AIM OF THE EXERCISE:
For the records below, tally every line that has the word "klicken" and reply with the number alone.

(Records excerpted from a collection)
<<<<
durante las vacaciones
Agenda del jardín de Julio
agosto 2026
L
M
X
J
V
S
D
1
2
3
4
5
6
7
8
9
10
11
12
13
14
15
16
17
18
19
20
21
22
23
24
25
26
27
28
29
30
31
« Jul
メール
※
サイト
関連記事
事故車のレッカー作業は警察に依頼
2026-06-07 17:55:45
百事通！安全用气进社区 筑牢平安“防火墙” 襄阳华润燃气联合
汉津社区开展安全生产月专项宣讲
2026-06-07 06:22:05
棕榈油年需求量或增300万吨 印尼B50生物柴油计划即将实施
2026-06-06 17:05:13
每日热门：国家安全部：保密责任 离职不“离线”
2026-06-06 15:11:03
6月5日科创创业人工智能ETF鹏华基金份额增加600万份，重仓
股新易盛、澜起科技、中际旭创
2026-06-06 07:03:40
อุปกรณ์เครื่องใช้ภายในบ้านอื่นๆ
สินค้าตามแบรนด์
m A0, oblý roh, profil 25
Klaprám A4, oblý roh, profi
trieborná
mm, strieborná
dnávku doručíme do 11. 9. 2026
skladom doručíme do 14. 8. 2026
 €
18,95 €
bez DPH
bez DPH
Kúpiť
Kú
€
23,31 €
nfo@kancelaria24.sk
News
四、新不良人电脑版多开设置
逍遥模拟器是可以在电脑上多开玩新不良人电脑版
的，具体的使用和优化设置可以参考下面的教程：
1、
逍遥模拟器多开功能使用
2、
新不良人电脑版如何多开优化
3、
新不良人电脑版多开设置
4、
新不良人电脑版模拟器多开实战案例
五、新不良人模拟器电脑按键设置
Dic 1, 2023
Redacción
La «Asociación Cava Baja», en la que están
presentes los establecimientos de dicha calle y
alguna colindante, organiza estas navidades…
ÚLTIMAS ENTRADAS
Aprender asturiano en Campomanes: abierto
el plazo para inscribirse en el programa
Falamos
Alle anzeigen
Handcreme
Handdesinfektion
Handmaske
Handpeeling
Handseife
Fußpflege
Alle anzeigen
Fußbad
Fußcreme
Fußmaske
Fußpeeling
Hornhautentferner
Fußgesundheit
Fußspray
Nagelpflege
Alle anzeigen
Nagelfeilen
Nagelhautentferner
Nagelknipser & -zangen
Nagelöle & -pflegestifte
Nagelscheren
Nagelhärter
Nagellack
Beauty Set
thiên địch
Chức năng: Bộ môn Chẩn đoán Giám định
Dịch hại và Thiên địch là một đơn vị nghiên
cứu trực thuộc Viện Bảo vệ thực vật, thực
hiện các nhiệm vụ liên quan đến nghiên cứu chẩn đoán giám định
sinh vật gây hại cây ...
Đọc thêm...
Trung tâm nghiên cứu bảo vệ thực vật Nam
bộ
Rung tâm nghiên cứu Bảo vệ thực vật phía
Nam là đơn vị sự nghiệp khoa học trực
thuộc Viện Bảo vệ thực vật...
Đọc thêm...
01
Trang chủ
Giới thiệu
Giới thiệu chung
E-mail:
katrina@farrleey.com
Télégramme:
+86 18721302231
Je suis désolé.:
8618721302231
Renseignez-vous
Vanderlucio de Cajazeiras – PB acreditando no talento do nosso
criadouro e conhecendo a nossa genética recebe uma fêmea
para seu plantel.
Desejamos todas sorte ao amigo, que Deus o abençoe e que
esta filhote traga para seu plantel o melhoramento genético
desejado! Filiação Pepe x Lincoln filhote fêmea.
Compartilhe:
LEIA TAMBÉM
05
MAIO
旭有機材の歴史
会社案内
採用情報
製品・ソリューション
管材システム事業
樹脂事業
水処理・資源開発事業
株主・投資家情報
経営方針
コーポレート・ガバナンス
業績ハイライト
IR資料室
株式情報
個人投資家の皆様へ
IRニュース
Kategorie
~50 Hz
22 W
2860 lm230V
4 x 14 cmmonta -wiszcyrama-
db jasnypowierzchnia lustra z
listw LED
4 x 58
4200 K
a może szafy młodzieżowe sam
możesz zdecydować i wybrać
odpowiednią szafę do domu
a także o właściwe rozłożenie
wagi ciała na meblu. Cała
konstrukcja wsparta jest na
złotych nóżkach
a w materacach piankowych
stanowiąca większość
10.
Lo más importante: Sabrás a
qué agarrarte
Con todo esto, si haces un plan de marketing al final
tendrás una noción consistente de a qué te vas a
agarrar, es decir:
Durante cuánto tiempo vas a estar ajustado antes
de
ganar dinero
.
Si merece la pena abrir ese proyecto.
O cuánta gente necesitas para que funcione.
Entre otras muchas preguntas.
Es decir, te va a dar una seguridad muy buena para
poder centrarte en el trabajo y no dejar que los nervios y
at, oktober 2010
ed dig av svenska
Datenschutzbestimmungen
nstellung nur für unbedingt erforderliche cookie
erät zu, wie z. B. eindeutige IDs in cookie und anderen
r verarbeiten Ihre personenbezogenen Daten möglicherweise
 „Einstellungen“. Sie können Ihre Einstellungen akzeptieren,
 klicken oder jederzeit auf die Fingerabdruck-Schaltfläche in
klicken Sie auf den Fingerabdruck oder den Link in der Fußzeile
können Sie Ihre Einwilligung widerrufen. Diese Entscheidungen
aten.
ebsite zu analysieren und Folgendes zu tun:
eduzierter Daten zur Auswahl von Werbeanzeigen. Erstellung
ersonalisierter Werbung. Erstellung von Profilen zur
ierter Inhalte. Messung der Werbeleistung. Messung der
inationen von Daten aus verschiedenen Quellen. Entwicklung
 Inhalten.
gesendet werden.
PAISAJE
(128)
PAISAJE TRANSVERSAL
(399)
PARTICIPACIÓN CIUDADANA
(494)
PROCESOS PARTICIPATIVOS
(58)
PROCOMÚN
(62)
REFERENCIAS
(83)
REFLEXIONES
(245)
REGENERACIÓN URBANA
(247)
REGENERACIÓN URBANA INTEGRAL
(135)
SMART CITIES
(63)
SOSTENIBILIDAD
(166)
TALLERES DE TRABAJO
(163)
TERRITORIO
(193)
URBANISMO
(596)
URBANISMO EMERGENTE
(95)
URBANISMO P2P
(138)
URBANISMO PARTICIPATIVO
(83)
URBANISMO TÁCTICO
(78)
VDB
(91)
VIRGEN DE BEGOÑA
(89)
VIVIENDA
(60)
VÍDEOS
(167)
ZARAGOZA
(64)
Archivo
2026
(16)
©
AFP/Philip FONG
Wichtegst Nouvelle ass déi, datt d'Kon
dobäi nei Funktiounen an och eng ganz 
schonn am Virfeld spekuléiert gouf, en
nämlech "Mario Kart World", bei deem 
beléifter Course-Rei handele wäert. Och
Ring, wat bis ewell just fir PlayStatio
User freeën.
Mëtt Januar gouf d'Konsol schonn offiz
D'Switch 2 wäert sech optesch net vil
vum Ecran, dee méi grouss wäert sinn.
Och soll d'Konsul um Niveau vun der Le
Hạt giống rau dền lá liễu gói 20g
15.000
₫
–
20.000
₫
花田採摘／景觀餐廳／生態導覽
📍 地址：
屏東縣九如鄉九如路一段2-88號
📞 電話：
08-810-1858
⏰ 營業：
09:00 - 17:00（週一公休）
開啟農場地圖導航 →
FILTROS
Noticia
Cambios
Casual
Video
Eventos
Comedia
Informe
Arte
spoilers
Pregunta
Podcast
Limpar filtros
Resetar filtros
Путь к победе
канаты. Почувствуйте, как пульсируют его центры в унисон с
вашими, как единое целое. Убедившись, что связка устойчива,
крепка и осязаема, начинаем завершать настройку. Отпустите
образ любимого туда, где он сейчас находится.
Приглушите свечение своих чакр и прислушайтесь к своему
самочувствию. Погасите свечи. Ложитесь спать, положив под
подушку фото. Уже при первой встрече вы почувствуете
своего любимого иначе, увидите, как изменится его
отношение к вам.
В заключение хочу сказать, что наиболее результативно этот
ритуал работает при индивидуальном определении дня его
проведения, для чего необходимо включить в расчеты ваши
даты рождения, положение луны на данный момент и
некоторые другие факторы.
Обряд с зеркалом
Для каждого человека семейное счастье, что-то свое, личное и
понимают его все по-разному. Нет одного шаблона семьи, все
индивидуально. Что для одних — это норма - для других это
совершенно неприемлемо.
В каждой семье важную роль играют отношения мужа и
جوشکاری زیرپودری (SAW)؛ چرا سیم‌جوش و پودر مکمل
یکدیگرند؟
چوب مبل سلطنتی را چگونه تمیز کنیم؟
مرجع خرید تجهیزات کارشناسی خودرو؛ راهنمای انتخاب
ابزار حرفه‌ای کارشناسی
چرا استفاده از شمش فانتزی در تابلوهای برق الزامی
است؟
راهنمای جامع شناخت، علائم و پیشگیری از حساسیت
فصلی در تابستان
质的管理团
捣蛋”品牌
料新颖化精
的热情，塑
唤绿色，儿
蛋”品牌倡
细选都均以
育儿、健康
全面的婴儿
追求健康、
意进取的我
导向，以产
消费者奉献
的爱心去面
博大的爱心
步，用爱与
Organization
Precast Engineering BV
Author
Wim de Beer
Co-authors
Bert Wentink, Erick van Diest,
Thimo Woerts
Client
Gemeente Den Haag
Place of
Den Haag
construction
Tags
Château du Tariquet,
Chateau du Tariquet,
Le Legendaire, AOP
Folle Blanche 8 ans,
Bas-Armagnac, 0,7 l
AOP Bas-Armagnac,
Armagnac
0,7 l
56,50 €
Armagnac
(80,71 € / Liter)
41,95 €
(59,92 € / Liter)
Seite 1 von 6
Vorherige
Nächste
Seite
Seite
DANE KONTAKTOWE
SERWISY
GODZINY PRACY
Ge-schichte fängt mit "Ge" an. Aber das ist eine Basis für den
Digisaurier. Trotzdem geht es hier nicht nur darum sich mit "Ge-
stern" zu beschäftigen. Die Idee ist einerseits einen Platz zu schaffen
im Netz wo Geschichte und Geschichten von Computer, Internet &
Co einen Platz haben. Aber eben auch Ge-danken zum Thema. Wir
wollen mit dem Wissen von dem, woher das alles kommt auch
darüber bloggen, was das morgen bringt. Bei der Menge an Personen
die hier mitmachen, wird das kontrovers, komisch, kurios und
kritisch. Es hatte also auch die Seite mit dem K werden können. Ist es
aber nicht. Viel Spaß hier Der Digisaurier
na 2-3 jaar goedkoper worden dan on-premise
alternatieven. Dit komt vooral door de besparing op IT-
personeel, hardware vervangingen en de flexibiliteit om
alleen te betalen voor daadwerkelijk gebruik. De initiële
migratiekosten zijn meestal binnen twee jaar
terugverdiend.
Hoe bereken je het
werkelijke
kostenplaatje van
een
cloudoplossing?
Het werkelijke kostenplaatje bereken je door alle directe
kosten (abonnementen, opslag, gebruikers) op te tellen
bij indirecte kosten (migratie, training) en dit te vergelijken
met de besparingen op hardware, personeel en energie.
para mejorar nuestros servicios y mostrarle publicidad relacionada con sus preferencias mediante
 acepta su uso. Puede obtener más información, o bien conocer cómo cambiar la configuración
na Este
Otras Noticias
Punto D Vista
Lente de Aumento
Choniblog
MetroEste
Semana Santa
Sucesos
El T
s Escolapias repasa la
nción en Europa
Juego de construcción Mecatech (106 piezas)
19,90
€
>>>>
FINISHED EXERCISE:
2